Baltimore area's shared experiences Beyond boundaries: Metropolitan jurisdictions have much in common historically.

April 09, 1996

An editorial in yesterday's editions misidentified Homewood as the home of Col. John Eager Howard. In fact, Colonel Howard's mansion was known as Belvedere and was located near today's Belvedere Hotel. It was built over a period of eight years (1786-1794) and was demolished in 1875-1876 when Calvert Street was extended north.

The Sun regrets the errors.

WHILE IT IS commonly known that Baltimore City once was part of Baltimore County, it is not often remembered that before Howard County was established in 1851, it was part of Anne Arundel County, then Baltimore County and later part of Arundel again. And while the jurisdiction was named after Col. John Eager Howard, the Revolutionary War hero's home was not there but at Homewood, now in Baltimore, but in those days part of Baltimore County.

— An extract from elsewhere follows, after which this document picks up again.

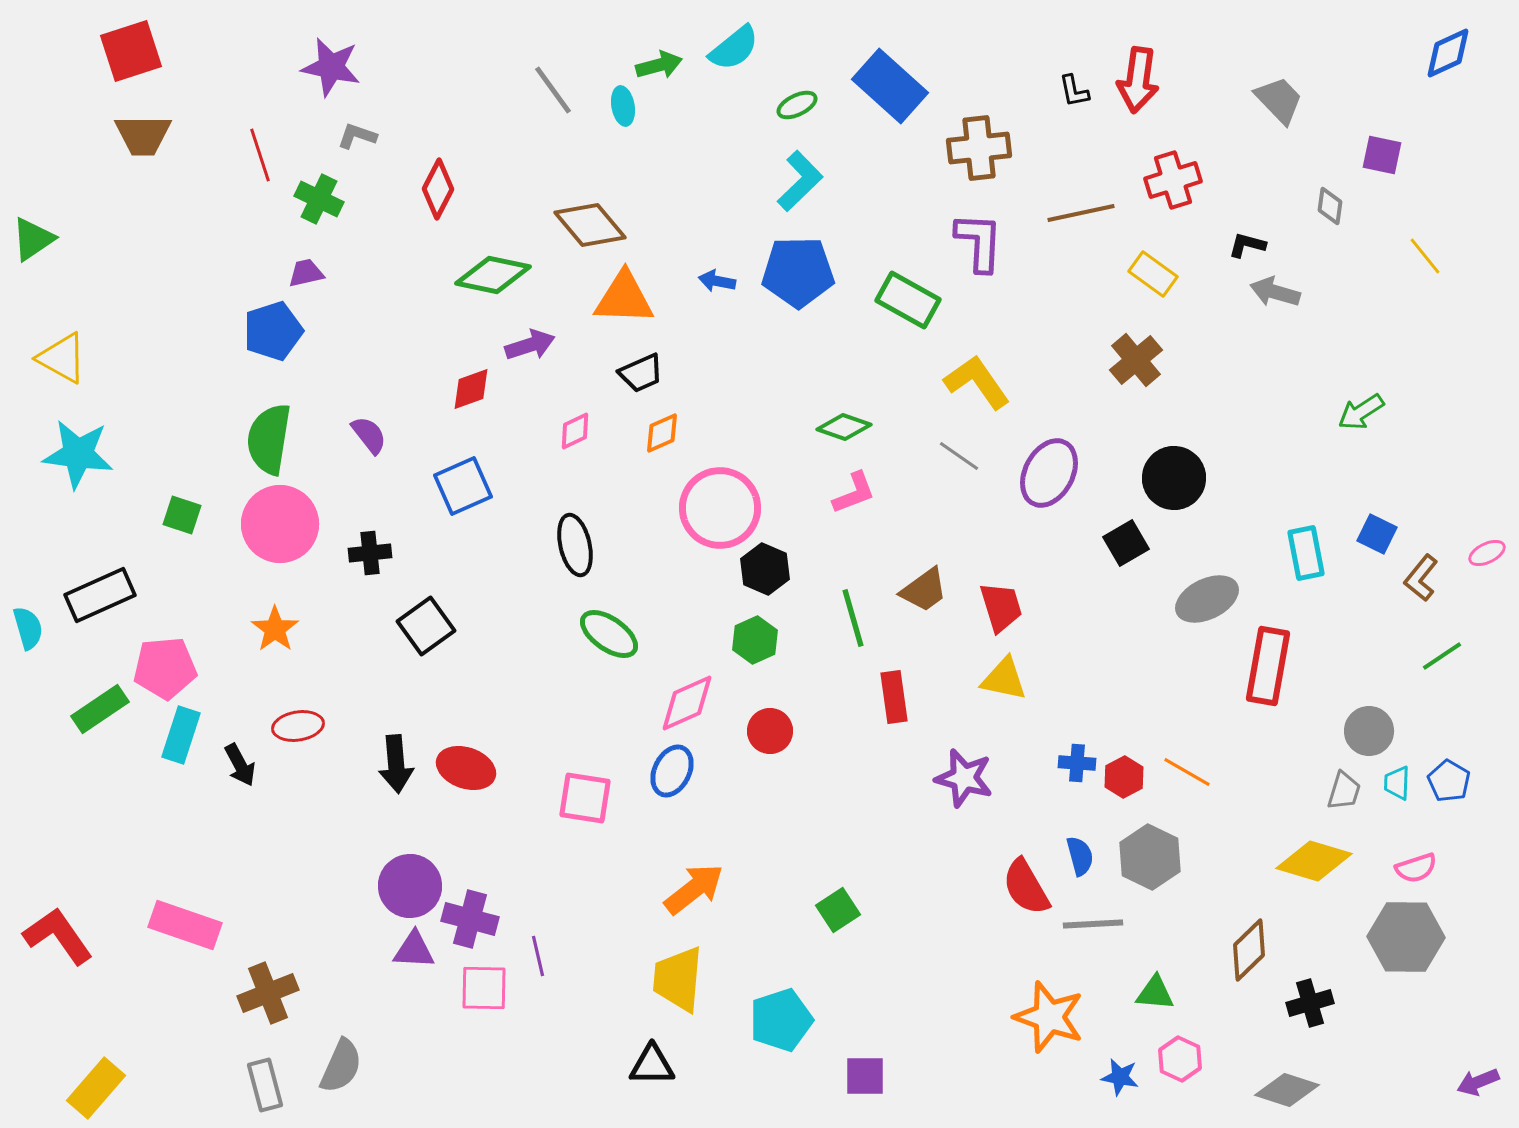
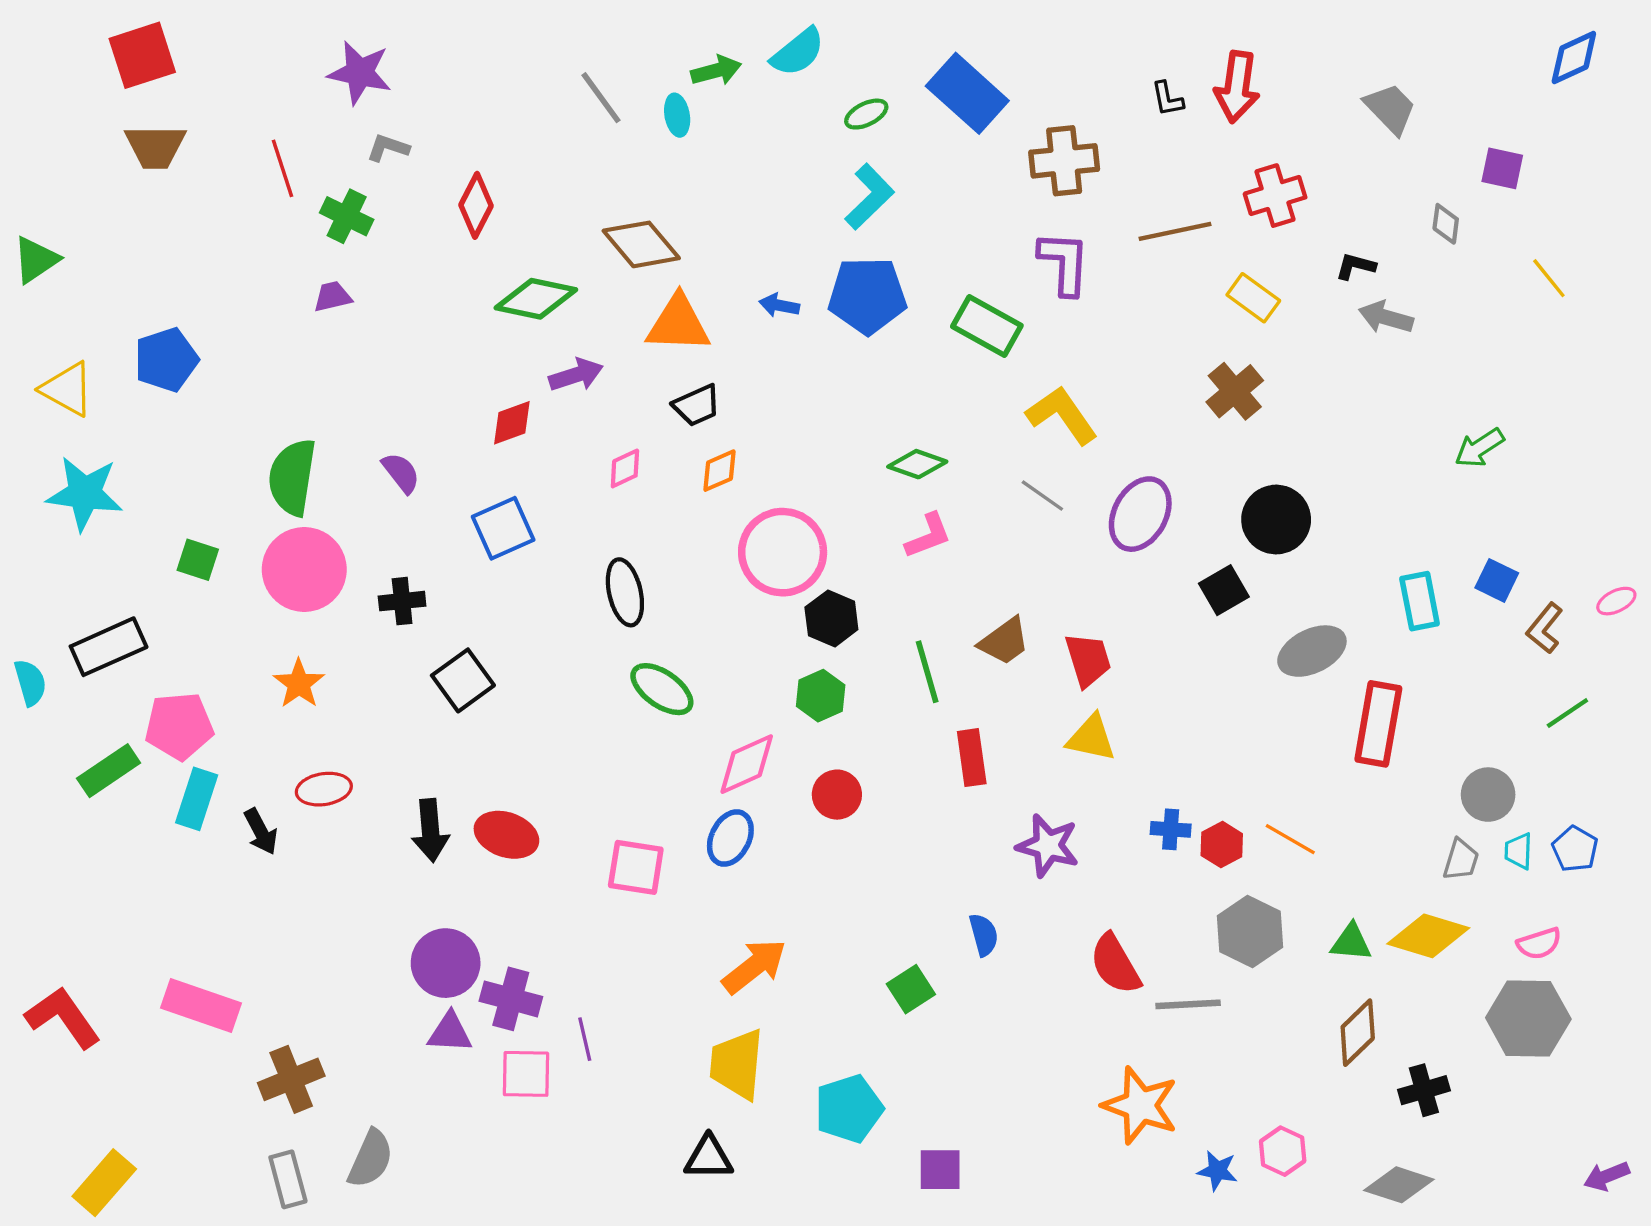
blue pentagon: (273, 331) -> (166, 360), moved
blue semicircle: (1080, 856) -> (984, 935), moved
green triangle: (1155, 993) -> (1351, 942), moved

Which leads Joetta M. Cram to ask in a pictorial history about Howard County: "Would we have been named for Charles Carroll of Carrollton if our neighboring county to the north had not been formed in 1836? Although John Eager Howard owned property in this county, he did not live here, but Charles Carroll did."


Why recount all this musty geographic genealogy in an editorial column that typically deals with topics of the day?

For good reason. As the various metropolitan jurisdictions have become distinct legal entities, parochialism has often been the result. Yet we should not overlook the heritage and past experiences these places share.

Metropolitanism is a concept that has not been readily embraced in the Baltimore area. That is understandable. As the suburban counties experienced a growth explosion after World War II, each had different projects it wanted funded, concerns it wanted resolved.

Now that the growth has accelerated to the level that the counties in the Baltimore-Washington corridor have become more and more urbanized, it is time again to emphasize that many of the metropolitan area's problems are common ones, best dealt with through cooperation. This does not mean that any county will have to compromise its independence. It simply means that in making decisions that may have an impact beyond local borders, officials of a jurisdiction should seek to ascertain what their colleagues next door are doing to address the same problem. Among areas where such consultation is important are public safety, public works, zoning and housing.

Metropolitanism has never enjoyed an easy constituency in these parts, as shown by the virtual demise of any effective regional government entity. But from a historical perspective, across-the-border cooperation is a natural.